Predictions as a Service

Predictions as a Service is a powerful decision-making platform. It has been designed by our team of BI experts to provide valuable predictive analytics insights for use within human resources, retail, HE and customer services.

The service enables any organisation to leap into the world of predictive analytics without necessarily having to recruit Data Scientists or make sizeable hardware and software investments.

Regardless of organisation size, this cloud-hosted solution will improve your competitive advantage by providing real-time predictions. These are combined with the analytical capability required to highlight complex patterns of behaviour in your data.

Predictive Analytics: Use Past Data to Predict Your Future

The rate at which organisations gather and store data is rapidly increasing - and the potential value of that data is huge. Through Predictions As A Service, we help you to unlock that hidden power.

No longer will your historical data consume vast amounts of storage without any real purpose. It can now be used to make predictions about the future!

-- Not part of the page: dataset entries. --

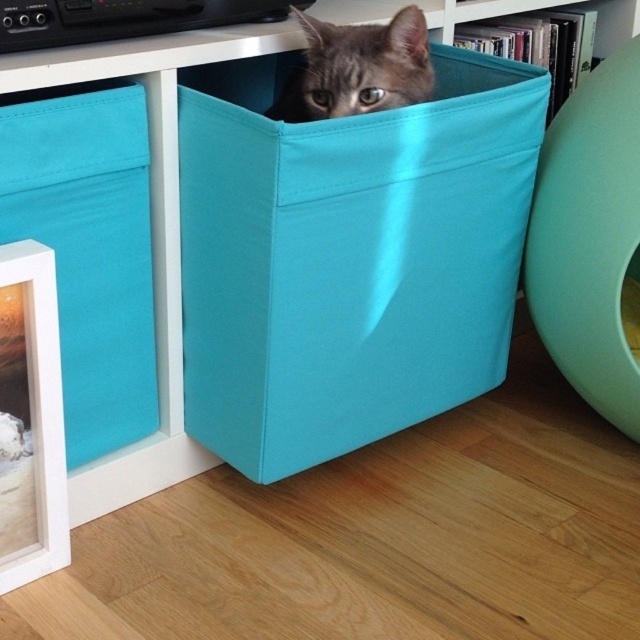 Can you confirm if teal fabric box at center is shorter than teal fabric box at left?

In fact, teal fabric box at center may be taller than teal fabric box at left.

Between point (364, 371) and point (28, 170), which one is positioned behind?

Point (364, 371)

Identify the location of teal fabric box at center. (348, 257).

Can you confirm if teal fabric box at center is smaller than gray fabric cat at upper center?

Actually, teal fabric box at center might be larger than gray fabric cat at upper center.

Does teal fabric box at center have a greater height compared to gray fabric cat at upper center?

Indeed, teal fabric box at center has a greater height compared to gray fabric cat at upper center.

Find the location of a particular element. This screenshot has height=640, width=640. teal fabric box at center is located at coordinates (348, 257).

Who is higher up, teal fabric box at left or gray fabric cat at upper center?

Positioned higher is gray fabric cat at upper center.

Between teal fabric box at left and gray fabric cat at upper center, which one appears on the left side from the viewer's perspective?

teal fabric box at left is more to the left.

Is point (108, 289) positioned in front of point (301, 81)?

Yes, point (108, 289) is in front of point (301, 81).

I want to click on teal fabric box at left, so click(90, 248). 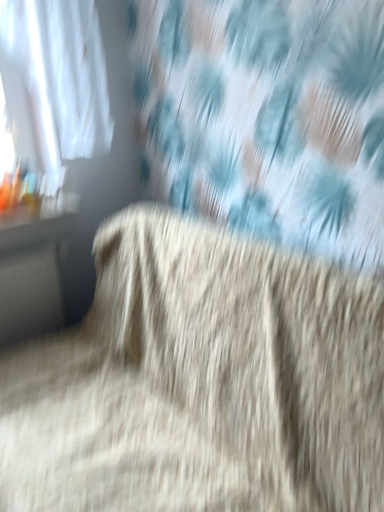 Identify the location of fuzzy beige carpet at center. This screenshot has height=512, width=384. (201, 382).

Describe the element at coordinates (201, 382) in the screenshot. I see `fuzzy beige carpet at center` at that location.

Measure the distance between matte black table at left and camera.

matte black table at left and camera are 5.55 feet apart.

I want to click on matte black table at left, so click(33, 268).

Image resolution: width=384 pixels, height=512 pixels. What do you see at coordinates (33, 268) in the screenshot?
I see `matte black table at left` at bounding box center [33, 268].

At what (x,y) coordinates should I click in order to perform the action: click on fuzzy beige carpet at center. Please return your answer as a coordinate pair (x, y). The height and width of the screenshot is (512, 384). Looking at the image, I should click on (201, 382).

Is matte black table at left at the left side of fuzzy beige carpet at center?

Yes.

Based on the photo, is matte black table at left positioned in front of fuzzy beige carpet at center?

No, matte black table at left is behind fuzzy beige carpet at center.

Considering the points (45, 270) and (219, 463), which point is in front, point (45, 270) or point (219, 463)?

The point (219, 463) is in front.

From the image's perspective, which is above, matte black table at left or fuzzy beige carpet at center?

matte black table at left appears higher in the image.

From a real-world perspective, which object rests below the other?

fuzzy beige carpet at center.

Which of these two, matte black table at left or fuzzy beige carpet at center, is wider?

fuzzy beige carpet at center.

Is matte black table at left taller or shorter than fuzzy beige carpet at center?

In the image, matte black table at left appears to be shorter than fuzzy beige carpet at center.

Between matte black table at left and fuzzy beige carpet at center, which one has smaller size?

matte black table at left.

Can we say matte black table at left lies outside fuzzy beige carpet at center?

Indeed, matte black table at left is completely outside fuzzy beige carpet at center.

Is matte black table at left beside fuzzy beige carpet at center?

No, matte black table at left is not in contact with fuzzy beige carpet at center.

Could you tell me if matte black table at left is facing fuzzy beige carpet at center?

Yes, matte black table at left is oriented towards fuzzy beige carpet at center.

From the picture: How many degrees apart are the facing directions of matte black table at left and fuzzy beige carpet at center?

Vitally, our predictive analytics service is incredibly secure. Hosted on the Oracle Cloud, it works off anonymous data – which means that there is no requirement to upload data that could be used to identify customers or other individuals.

  • Cloud hosted
  • Automated/instant predictions
  • 24x7 Availability
  • 100% Secure
  • Enabled for Mobile BI
  • Monthly all-inclusive service fee

We would be delighted to give you a demonstration of Predictions as a Service and discuss options for performing a trial run.  Please contact us.

Real-Life Examples

Listed below are some real-examples where Predictions As A Service could add real business value to your organisation. If there are other ideas you have relevant to your industry that aren’t listed here, please get in touch to speak with our Predictive Analytics team.

Predictive Analytics for Human Resources

  • Predicting which employees are likely to leave in the next year
  • Predicting which employees are likely to be high performers
  • If we give an employee a promotion or pay rise, will they be less likely to leave?

Predictive Analytics for Retail

  • Predicting stores that will have out-of-stock products
  • Predicting sales based on the weather forecast
  • Which customers are likely to be interested in our marketing campaign?
  • What other products is the customer most likely to be interested in?

Predictive Analytics for Higher Education

  • Predicting which students are most likely to leave their course early
  • Predicting which students are most likely to accept an offer

Predictive Analytics for Customer Services

  • What is the likelihood that this customer will churn?
  • Which offer is the customer most likely to accept?